To ensure an index on a column that is encrypted using randomized encryption doesn't leak sensitive data, the key values in the index data structure (B-tree) are encrypted and sorted based on their plaintext values. Sorting by the plaintext value is also useful for processing queries inside the enclave. When the query executor in the Database Engine uses an index on an encrypted column for computations inside the enclave, it searches the index to look up specific values stored in the column. Each search might involve multiple comparisons. The query executor delegates each comparison to the enclave, which decrypts a value stored in the column and the encrypted index key value to be compared, it performs the comparison on plaintext and it returns the result of the comparison to the executor.
Creating indexes on columns that use randomized encryption and aren't enclave-enabled remains unsupported.
An index on a column using deterministic encryption is sorted based on ciphertext (not plaintext), regardless if the column is enclave-enabled or not.
For more information, see Create and use indexes on columns using Always Encrypted with secure enclaves. For general information on how indexing in Database Engine works, see the article, Clustered and Nonclustered Indexes Described.
If an instance of SQL Server fails, its databases might be left in a state where the data files might contain some modifications from incomplete transactions. When the instance is started, it runs a process called database recovery, which involves rolling back every incomplete transaction found in the transaction log to make sure the integrity of the database is preserved. If an incomplete transaction made any changes to an index, those changes also need to be undone. For example, some key values in the index might need to be removed or reinserted.
Important
Microsoft strongly recommends enabling Accelerated database recovery (ADR) for your database, before creating the first index on an enclave-enabled column encrypted with randomized encryption. ADR is enabled by default in Azure SQL Database and Azure SQL Managed Instance. ADR is available but not enabled by default in SQL Server 2019 (15.x) and later.
With the traditional database recovery process (that follows the ARIES recovery model), to undo a change to an index, the Database Engine needs to wait until an application provides the column encryption key for the column to the enclave, which can take a long time. Accelerated database recovery (ADR) dramatically reduces the number of undo operations that must be deferred because a column encryption key isn't available in the cache inside the enclave. Consequently, it substantially increases database availability by minimizing a chance for a new transaction to get blocked. With ADR enabled, the Database Engine might still need a column encryption key to complete cleaning up old data versions but it does that as a background task that doesn't impact the availability of the database or user transactions. You might see error messages in the error log, indicating failed cleanup operations due to a missing column encryption key.

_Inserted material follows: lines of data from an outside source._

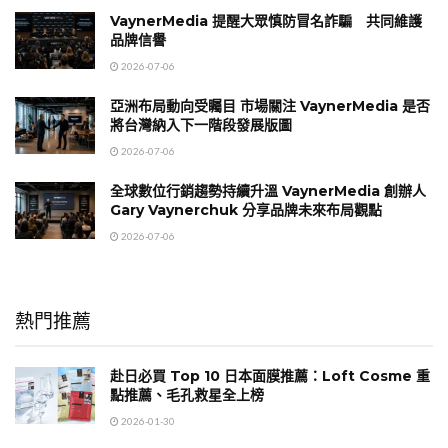
VaynerMedia 提醒大眾慎防冒名詐騙 共同維護
品牌信譽
2026-07-06
亞洲布局動向受矚目 市場關注 VaynerMedia 是否
將台灣納入下一階段發展版圖
2026-07-06
全球數位行銷趨勢持續升溫 VaynerMedia 創辦人
Gary Vaynerchuk 分享品牌未來布局觀點
2026-07-06
熱門推薦
赴日必買 Top 10 日本面膜推薦：Loft Cosme 重
點推薦、毛孔救星全上榜
2026-01-30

The following security considerations apply to Always Encrypted with secure enclaves.
master
keys or column encryption keys with the DBAs. A DBA can manage indexes on encrypted columns without having direct access to the keys by using the cache of column encryption keys inside the enclave.When configuring a high availability or disaster recovery solution for a database using Always Encrypted with secure enclaves, make sure that all database replicas can use a secure enclave. If an enclave is available for the primary replica, but not for the secondary replica, any statement that attempts to use the functionality of Always Encrypted with secure enclaves will fail after the failover.
When you copy or migrate a database using Always Encrypted with secure enclaves, make sure the target environment always supports enclaves. Otherwise, statements that use enclaves won't work on the copy or the migrated database.
Here are the specific considerations you should keep in mind:
SQL Server
Azure SQL Database
In both SQL Server and Azure SQL Database, when you migrate your database using a bacpac file, you need to make sure you drop all indexes for enclave-enabled columns using randomized encryption before creating the bacpac file.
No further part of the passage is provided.